In the written text Sertraline is mentioned as the first for
tolerability (49.3%). However, the table ranks Sertraline first for
"percentage of patients withdrawing from the study because of adverse
events" - and indeed has the highest number in brackets (again, 49.3%).
One of these has to be wrong.
Competing interests: No competing interests
The results of this Multiple-Treatments Meta-analysis (MTM), which
appraised the evidence for comparative efficacy and tolerability of drug
treatments and placebo in patients with generalised anxiety disorders,
suggest that fluoxetine has the highest probability to be the best
treatment in terms of response and remission. As reported in the
accompanying editorial, this conclusion is based on 33 patients who
received fluoxetine in one three-arm study comparing fluoxetine with
venlafaxine and placebo. More precisely, the data were taken from a post-
hoc subgroup analysis of a study that was prospectively designed to
demonstrate the efficacy of venlafaxine in outpatients with depression and
anxiety. Following completion of the study, a subset of patients who had a
recorded formal DSM-IV diagnosis of generalized anxiety disorder was
identified in the dataset and analyzed. The implications of this design
include that patients in this subgroup analysis had a diagnosis of major
depressive disorder in addition to that of generalized anxiety disorder.
Moreover, random allocation was not stratified by comorbid diagnosis of
generalized anxiety disorder, and the groups were not similar at baseline
in terms of socio-demographic and clinical characteristics.
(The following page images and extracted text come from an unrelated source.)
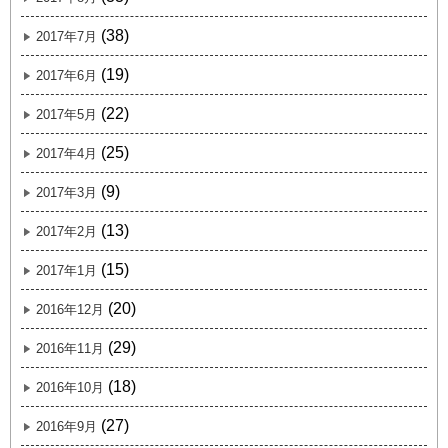
(38)
2017年7月
(19)
2017年6月
(22)
2017年5月
(25)
2017年4月
(9)
2017年3月
(13)
2017年2月
(15)
2017年1月
(20)
2016年12月
(29)
2016年11月
(18)
2016年10月
(27)
2016年9月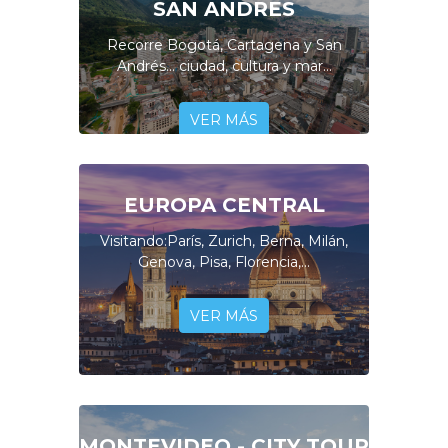
SAN ANDRES
Recorre Bogotá, Cartagena y San
Andrés... ciudad, cultura y mar...
VER MÁS
EUROPA CENTRAL
Visitando:París, Zurich, Berna, Milán,
Genova, Pisa, Florencia,...
VER MÁS
MONTEVIDEO - CITY TOUR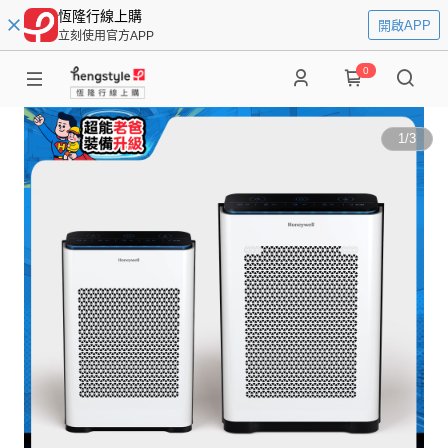
恆隆行線上購
開啟APP
立刻使用官方APP
0
1
/
3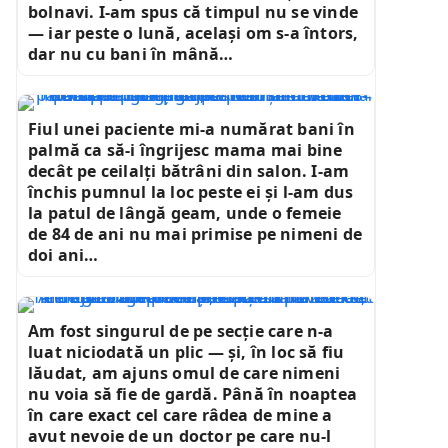
bolnavi. I-am spus că timpul nu se vinde
— iar peste o lună, același om s-a întors,
dar nu cu bani în mână…
Fiul unei paciente mi-a numărat bani în
palmă ca să-i îngrijesc mama mai bine
decât pe ceilalți bătrâni din salon. I-am
închis pumnul la loc peste ei și l-am dus
la patul de lângă geam, unde o femeie
de 84 de ani nu mai primise pe nimeni de
doi ani…
Am fost singurul de pe secție care n-a
luat niciodată un plic — și, în loc să fiu
lăudat, am ajuns omul de care nimeni
nu voia să fie de gardă. Până în noaptea
în care exact cel care râdea de mine a
avut nevoie de un doctor pe care nu-l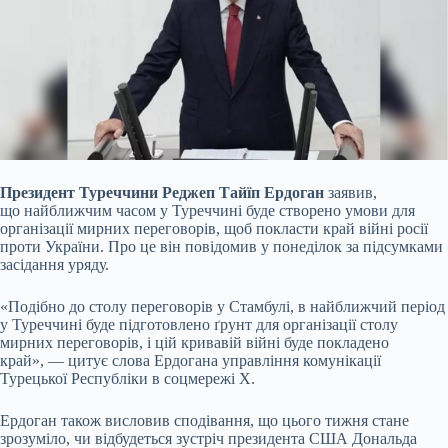
Президент Туреччини Реджеп Тайїп Ердоган
заявив,
що найближчим часом у Туреччині буде створено умови для
організації мирних переговорів, щоб покласти край війні росії
проти України. Про це він повідомив у понеділок за підсумками
засідання уряду.
«Подібно до столу переговорів у Стамбулі, в найближчий період
у Туреччині буде підготовлено ґрунт для організації столу
мирних переговорів, і цій кривавій війні буде покладено
край», — цитує слова Ердогана управління комунікації
Турецької Республіки в соцмережі X.
Ердоган також висловив сподівання, що цього тижня стане
зрозуміло, чи відбудеться зустріч президента США Дональда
Clearly, we are all well aware of the problems associated with
subgroup analyses in clinical trials, but what strikes here is that the
results of this subgroup analysis were not in favour of fluoxetine over
venlafaxine: the adjusted mean difference from placebo (HAM-A total score)
was 2.5 (with a 95% confidence interval (95% CI) between -1.7 and 6.7) for
fluoxetine and 4.5 (95% CI 0.2 to 8.7) for venlafaxine. In terms of
responders, 59% responded to venlafaxine and 45% to fluoxetine. Remission
rate was 12/33 (36%) for fluoxetine and 10/32 (31%) for venlafaxine.
In addition to raising concerns on the inclusion of the fluoxetine
study, we wonder how the MTM methodology has been able to rank fluoxetine
as first treatment on the basis of this direct evidence. We had experience
of using the MTM approach in the field of antidepressants for major
depression and we found that combining direct and indirect evidence
increased precision without materially conflicting results, which does not
seem the case in the present analysis.
Competing interests: No competing interests
Re: Efficacy of drug treatments for generalised anxiety disorder: systematic review and meta-analysis
A large systematic review and meta-analysis of randomised controlled studies published in the British Journal of Psychiatry demonstrated that patients suffering from panic disorder, generalised anxiety disorder and social anxiety disorder experience long term enduring therapeutic effects with continuous improvement over time when cognitive-behavioural therapy (CBT) or other psychotherapies were used, but not when pharmaceutical medications were used.